▶ **TASK BRIEF**
All entries need to be written out again exactly, without their pictures.

Records excerpted from a collection:

::::::::::

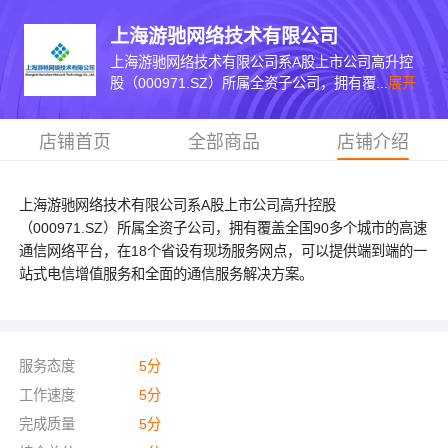
上海游驰网络技术有限公司
上海游驰网络技术有限公司系A股上市公司高升控
股（000971.SZ）所属全资子公司，拥有覆...
展开
店铺首页
全部商品
店铺介绍
上海游驰网络技术有限公司系A股上市公司高升控股
（000971.SZ）所属全资子公司，拥有覆盖全国90多个城市的高速
通信网络平台，在18个省设有现场服务网点，可以提供端到端的一
站式电信增值服务和全面的通信服务解决方案。
服务态度
5
分
工作速度
5
分
完成质量
5
分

::::::::::

▶ **SOLUTION TO THIS TASK**
上海游驰网络技术有限公司
上海游驰网络技术有限公司系A股上市公司高升控
股（000971.SZ）所属全资子公司，拥有覆...
展开
店铺首页
全部商品
店铺介绍
上海游驰网络技术有限公司系A股上市公司高升控股
（000971.SZ）所属全资子公司，拥有覆盖全国90多个城市的高速
通信网络平台，在18个省设有现场服务网点，可以提供端到端的一
站式电信增值服务和全面的通信服务解决方案。
服务态度
5
分
工作速度
5
分
完成质量
5
分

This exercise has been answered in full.